Total doses of up to 200 mcg of corticorelin were administered as a bolus injection to 60 men and women, including both healthy normal subjects and patients with endocrine disorders. In most cases, only minor adverse effects, such as transient flushing and feelings of dyspnea, were noted. However, a few patients with disorders of the pituitary-adrenal axis had major symptoms. One patient had a precipitous fall in blood pressure and pulse rate and developed asystole, which required resuscitation. In two patients with Cushing's disease and in one with secondary adrenal insufficiency, an "absence-like" loss of consciousness occurred, which started within a few seconds after injection of corticorelin and lasted from 10 seconds to 5 minutes. This was accompanied by a slight fall in blood pressure. One patient with a well documented seizure diathesis experienced a grand mal epileptic seizure following ACTHREL administration. The patient had discontinued anti-convulsant therapy the day of the procedure. (See PRECAUTIONS and Drug Interactions )

Dosage and Administration

Dosage: A single intravenous dose of ACTHREL at 1 mcg/kg is recommended for the testing of pituitary corticotrophin function. A dose of 1 mcg/kg is the lowest dose that produces maximal cortisol responses and significant (though apparently sub-maximal) ACTH responses. Doses above 1 mcg/kg are not recommended. (See PRECAUTIONS and ADVERSE REACTIONS )
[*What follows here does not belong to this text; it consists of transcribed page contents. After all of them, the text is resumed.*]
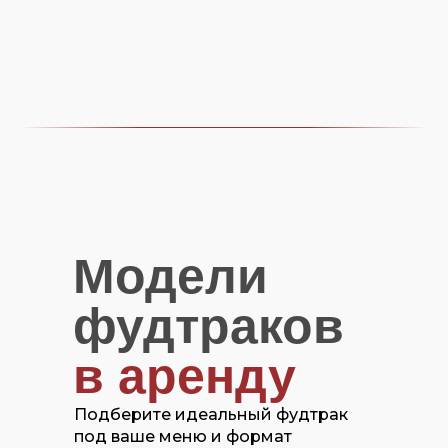
Модели
фудтраков
в аренду
Подберите идеальный фудтрак
под ваше меню и формат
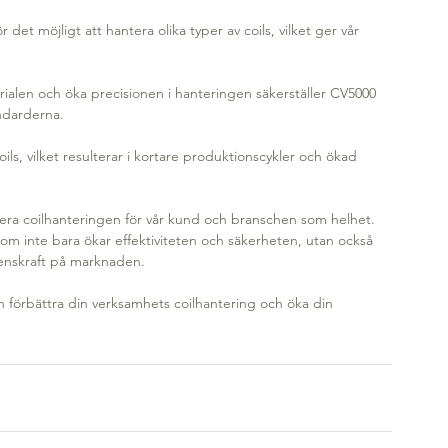
t möjligt att hantera olika typer av coils, vilket ger vår 
ialen och öka precisionen i hanteringen säkerställer CV5000 
ndarderna.
ls, vilket resulterar i kortare produktionscykler och ökad 
era coilhanteringen för vår kund och branschen som helhet. 
 som inte bara ökar effektiviteten och säkerheten, utan också 
renskraft på marknaden.
 förbättra din verksamhets coilhantering och öka din 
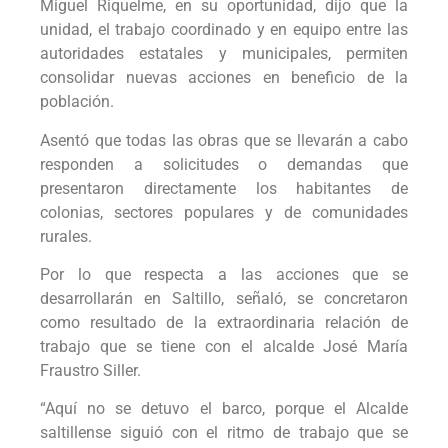
Miguel Riquelme, en su oportunidad, dijo que la
unidad, el trabajo coordinado y en equipo entre las
autoridades estatales y municipales, permiten
consolidar nuevas acciones en beneficio de la
población.
Asentó que todas las obras que se llevarán a cabo
responden a solicitudes o demandas que
presentaron directamente los habitantes de
colonias, sectores populares y de comunidades
rurales.
Por lo que respecta a las acciones que se
desarrollarán en Saltillo, señaló, se concretaron
como resultado de la extraordinaria relación de
trabajo que se tiene con el alcalde José María
Fraustro Siller.
“Aquí no se detuvo el barco, porque el Alcalde
saltillense siguió con el ritmo de trabajo que se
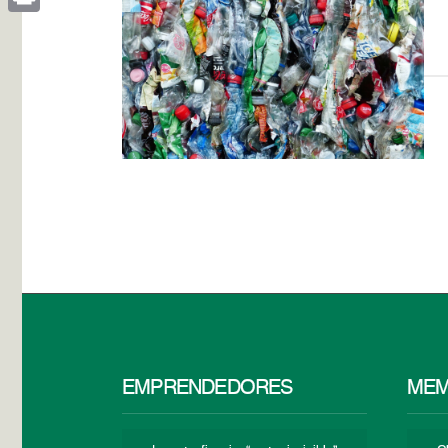
Print
EMPRENDEDORES
MEM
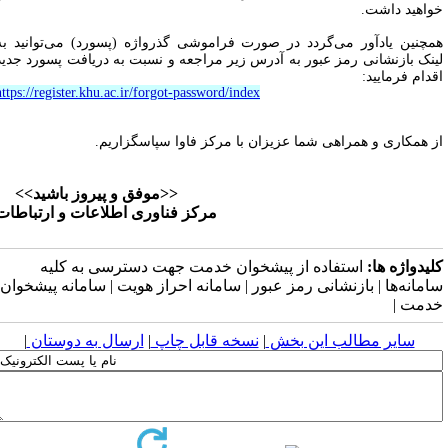
واهید داشت.
مچنین یادآور می‌گردد در صورت فراموشی گذرواژه‌‌ (پسورد) می‌توانید به
ینک بازنشانی رمز عبور به آدرس زیر‌ مراجعه و نسبت به دریافت پسورد جدید
قدام فرمایید:
https://register.khu.ac.ir/forgot-password/index
ز همکاری و همراهی شما عزیزان با مرکز فاوا سپاسگزاریم.
<<موفق و پیروز باشید>>
مرکز فناوری اطلاعات و ارتباطات
لیدواژه ها:
استفاده از پیشخوان خدمت جهت دسترسی به کلیه
امانه‌ها | بازنشانی رمز عبور | سامانه احراز هویت | سامانه پیشخوان
دمت |
سایر مطالب این بخش
|
نسخه قابل چاپ
|
ارسال به دوستان
|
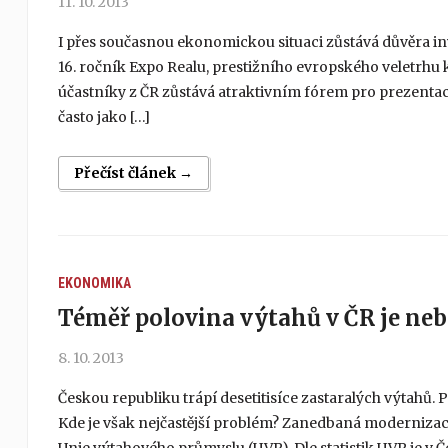
11. 10. 2013
I přes současnou ekonomickou situaci zůstává důvěra inv
16. ročník Expo Realu, prestižního evropského veletrhu 
účastníky z ČR zůstává atraktivním fórem pro prezentaci
často jako […]
Přečíst článek →
EKONOMIKA
Téměř polovina výtahů v ČR je ne
8. 10. 2013
Českou republiku trápí desetitisíce zastaralých výtahů. Př
Kde je však nejčastější problém? Zanedbaná modernizace 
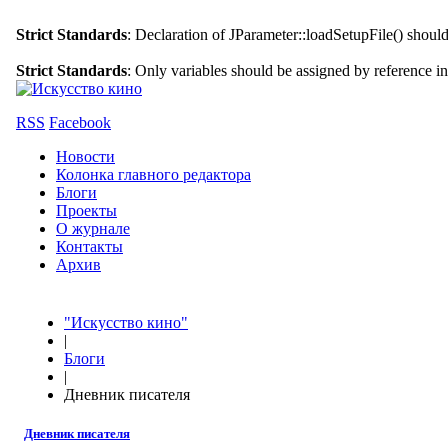
Strict Standards
: Declaration of JParameter::loadSetupFile() shoul
Strict Standards
: Only variables should be assigned by reference i
RSS
Facebook
Новости
Колонка главного редактора
Блоги
Проекты
О журнале
Контакты
Архив
"Искусство кино"
|
Блоги
|
Дневник писателя
Дневник писателя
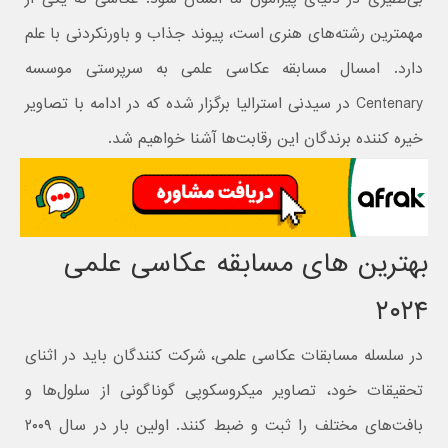
مهمترین رشته‌های هنری است، پیوند جذاب و باورنکردنی با علم
دارد. امسال مسابقه عکاسی علمی به سرپرستی موسسه
Centenary در سیدنی استرالیا برگزار شده که در ادامه با تصاویر
خیره کننده برندگان این رقابت‌ها آشنا خواهیم شد.
بهترین های مسابقه عکاسی علمی
۲۰۲۴
در سلسله مسابقات عکاسی علمی، شرکت کنندگان باید در اثنای
تحقیقات خود، تصاویر میکروسکوپی گوناگونی از سلول‌ها و
بافت‌های مختلف را ثبت و ضبط کنند. اولین بار در سال ۲۰۰۹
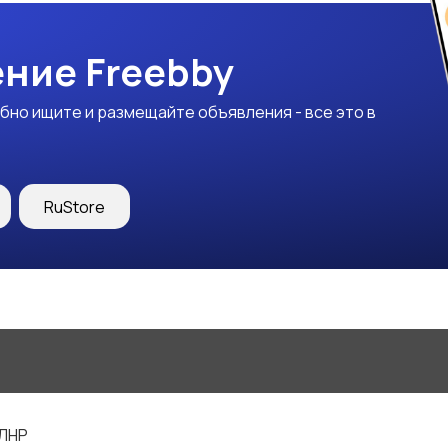
ние Freebby
бно ищите и размещайте объявления - все это в
RuStore
 ЛНР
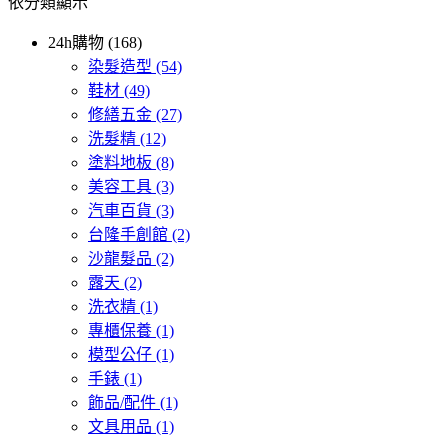
依分類顯示
24h購物 (168)
染髮造型
(54)
鞋材
(49)
修繕五金
(27)
洗髮精
(12)
塗料地板
(8)
美容工具
(3)
汽車百貨
(3)
台隆手創館
(2)
沙龍髮品
(2)
露天
(2)
洗衣精
(1)
專櫃保養
(1)
模型公仔
(1)
手錶
(1)
飾品/配件
(1)
文具用品
(1)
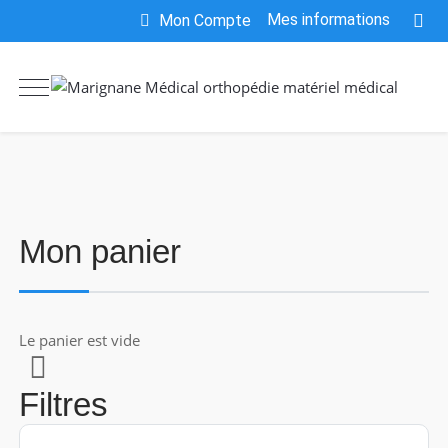
Mes informations
Mon Compte
Mon panier
Le panier est vide
Filtres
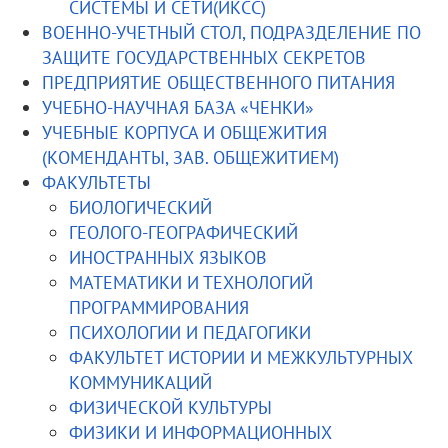
СИСТЕМЫ И СЕТИ(ИКСС)
ВОЕННО-УЧЕТНЫЙ СТОЛ, ПОДРАЗДЕЛЕНИЕ ПО
ЗАЩИТЕ ГОСУДАРСТВЕННЫХ СЕКРЕТОВ
ПРЕДПРИЯТИЕ ОБЩЕСТВЕННОГО ПИТАНИЯ
УЧЕБНО-НАУЧНАЯ БАЗА «ЧЕНКИ»
УЧЕБНЫЕ КОРПУСА И ОБЩЕЖИТИЯ
(КОМЕНДАНТЫ, ЗАВ. ОБЩЕЖИТИЕМ)
ФАКУЛЬТЕТЫ
БИОЛОГИЧЕСКИЙ
ГЕОЛОГО-ГЕОГРАФИЧЕСКИЙ
ИНОСТРАННЫХ ЯЗЫКОВ
МАТЕМАТИКИ И ТЕХНОЛОГИЙ
ПРОГРАММИРОВАНИЯ
ПСИХОЛОГИИ И ПЕДАГОГИКИ
ФАКУЛЬТЕТ ИСТОРИИ И МЕЖКУЛЬТУРНЫХ
КОММУНИКАЦИЙ
ФИЗИЧЕСКОЙ КУЛЬТУРЫ
ФИЗИКИ И ИНФОРМАЦИОННЫХ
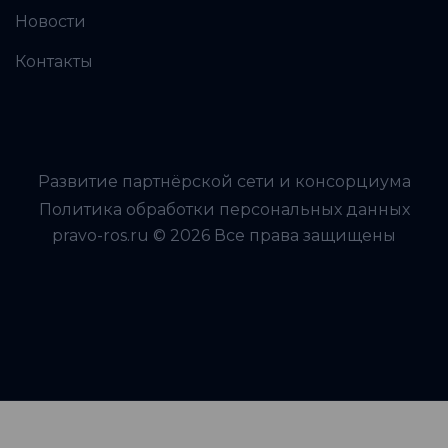
Новости
Контакты
Развитие партнёрской сети и консорциума
Политика обработки персональных данных
pravo-ros.ru © 2026 Все права защищены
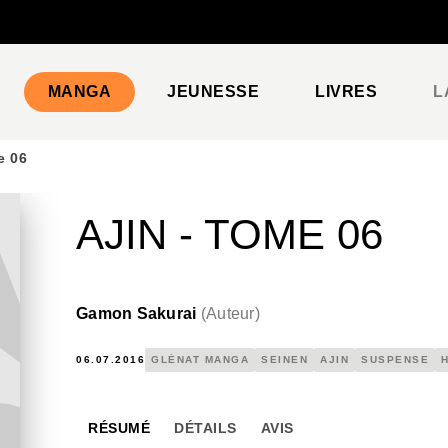
PIED DE PAGE
MANGA
JEUNESSE
LIVRES
L
e 06
AJIN - TOME 06
Gamon Sakurai
(
Auteur
)
06.07.2016
GLÉNAT MANGA
SEINEN
AJIN
SUSPENSE
RÉSUMÉ
DÉTAILS
AVIS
At a dose of 1 mcg/kg, the ACTH and cortisol responses to ACTHREL are prolonged and remain elevated for up to 2 hours. The maximum increment in plasma ACTH occurs between 15 and 60 minutes after ACTHREL administration, whereas the maximum increment in plasma cortisol occurs between 30 and 120 minutes. In a clinical study of 30 normal healthy men, the peak plasma ACTH and cortisol responses to ACTHREL administration in the early afternoon occurred at 42 ± 29 minutes and 65 ± 26 minutes (average ± SD), respectively. If a repeated evaluation using the corticorelin stimulation test with ACTHREL is needed, it is recommended that the repeat test be carried out at the same time of day as the original test because there are differences in basal levels and peak response levels following a.m. or p.m. administration to normal humans.

Administration: ACTHREL is to be reconstituted aseptically with 2 mL of Sodium Chloride injection, USP (0.9% sodium chloride), at the time of use by injecting 2 mL of the saline diluent into the lyophilized drug product cake. To avoid bubble formation, DO NOT SHAKE the vial; instead, roll the vial to dissolve the product. The sterile solution containing 50 mcg corticorelin/mL is then ready for injection by the intravenous route. The dosage to be administered is determined by the patient's weight (1 mcg corticorelin/kg). Some of the adverse effects can be reduced by administering the drug as an infusion over 30 seconds instead of as a bolus injection.

Parenteral drug products should be inspected visually for particulate matter and discoloration prior to administration, whenever solution and container permit.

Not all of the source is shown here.